*** Opening Records to process ***

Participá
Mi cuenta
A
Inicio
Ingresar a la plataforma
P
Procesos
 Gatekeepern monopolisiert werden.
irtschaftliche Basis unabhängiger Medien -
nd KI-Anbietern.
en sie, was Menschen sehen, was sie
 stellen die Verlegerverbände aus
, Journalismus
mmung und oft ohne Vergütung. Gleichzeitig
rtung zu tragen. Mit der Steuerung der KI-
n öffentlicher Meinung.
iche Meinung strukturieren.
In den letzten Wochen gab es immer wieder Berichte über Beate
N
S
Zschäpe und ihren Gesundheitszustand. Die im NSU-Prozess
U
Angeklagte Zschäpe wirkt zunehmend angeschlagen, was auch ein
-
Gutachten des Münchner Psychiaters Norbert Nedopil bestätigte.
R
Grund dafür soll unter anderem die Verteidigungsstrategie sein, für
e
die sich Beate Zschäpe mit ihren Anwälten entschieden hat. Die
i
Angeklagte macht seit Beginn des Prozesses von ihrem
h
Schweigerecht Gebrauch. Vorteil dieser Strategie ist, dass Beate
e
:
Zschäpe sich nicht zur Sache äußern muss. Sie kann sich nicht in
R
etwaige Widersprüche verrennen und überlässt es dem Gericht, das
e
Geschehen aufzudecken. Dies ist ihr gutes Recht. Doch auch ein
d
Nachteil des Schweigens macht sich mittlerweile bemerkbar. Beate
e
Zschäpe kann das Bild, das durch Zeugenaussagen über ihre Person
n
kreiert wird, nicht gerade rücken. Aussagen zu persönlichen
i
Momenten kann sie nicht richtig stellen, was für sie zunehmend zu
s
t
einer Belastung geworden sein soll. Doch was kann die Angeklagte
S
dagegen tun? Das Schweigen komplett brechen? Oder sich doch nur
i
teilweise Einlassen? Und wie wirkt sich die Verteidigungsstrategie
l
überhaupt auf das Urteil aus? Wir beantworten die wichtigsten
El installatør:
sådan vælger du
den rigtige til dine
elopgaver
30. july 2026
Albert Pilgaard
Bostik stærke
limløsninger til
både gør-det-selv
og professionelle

*** Closing Records to process ***
*** Opening Records to process ***

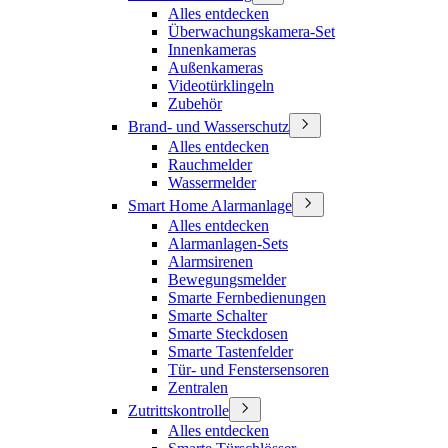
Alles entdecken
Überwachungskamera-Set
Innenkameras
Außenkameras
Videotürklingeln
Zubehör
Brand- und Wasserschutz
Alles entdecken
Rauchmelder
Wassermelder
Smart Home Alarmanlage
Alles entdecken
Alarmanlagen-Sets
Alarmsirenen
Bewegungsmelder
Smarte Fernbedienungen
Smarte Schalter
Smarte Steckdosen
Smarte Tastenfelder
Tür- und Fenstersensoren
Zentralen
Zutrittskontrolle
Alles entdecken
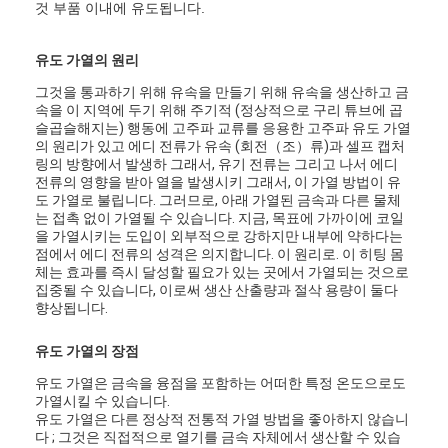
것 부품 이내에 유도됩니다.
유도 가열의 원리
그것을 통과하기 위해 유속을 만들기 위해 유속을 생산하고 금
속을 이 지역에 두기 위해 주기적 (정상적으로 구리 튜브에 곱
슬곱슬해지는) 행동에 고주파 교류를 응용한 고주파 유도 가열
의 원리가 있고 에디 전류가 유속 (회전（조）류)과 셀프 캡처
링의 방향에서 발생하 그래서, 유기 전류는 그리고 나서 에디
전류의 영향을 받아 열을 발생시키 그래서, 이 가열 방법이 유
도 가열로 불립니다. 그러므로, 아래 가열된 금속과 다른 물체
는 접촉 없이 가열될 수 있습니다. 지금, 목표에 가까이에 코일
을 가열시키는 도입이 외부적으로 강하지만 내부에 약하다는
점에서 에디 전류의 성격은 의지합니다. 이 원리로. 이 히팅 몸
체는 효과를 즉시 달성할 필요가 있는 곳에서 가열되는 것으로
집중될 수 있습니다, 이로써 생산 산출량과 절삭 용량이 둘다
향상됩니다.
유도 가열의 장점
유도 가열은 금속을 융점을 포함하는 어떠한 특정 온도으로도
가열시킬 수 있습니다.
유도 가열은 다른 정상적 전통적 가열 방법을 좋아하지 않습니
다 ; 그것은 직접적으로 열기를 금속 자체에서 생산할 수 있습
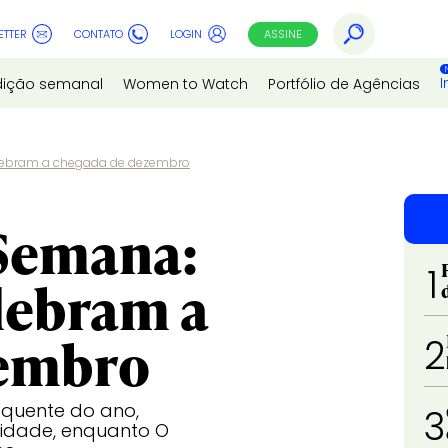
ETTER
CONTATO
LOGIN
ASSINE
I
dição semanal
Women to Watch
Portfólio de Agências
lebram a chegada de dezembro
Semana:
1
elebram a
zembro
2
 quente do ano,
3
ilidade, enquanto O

*** Closing Records to process ***

### About this task:
For the string "Smarte", go through the entries above and copy each line where it occurs.

### Answer space:
Smarte Fernbedienungen
Smarte Schalter
Smarte Steckdosen
Smarte Tastenfelder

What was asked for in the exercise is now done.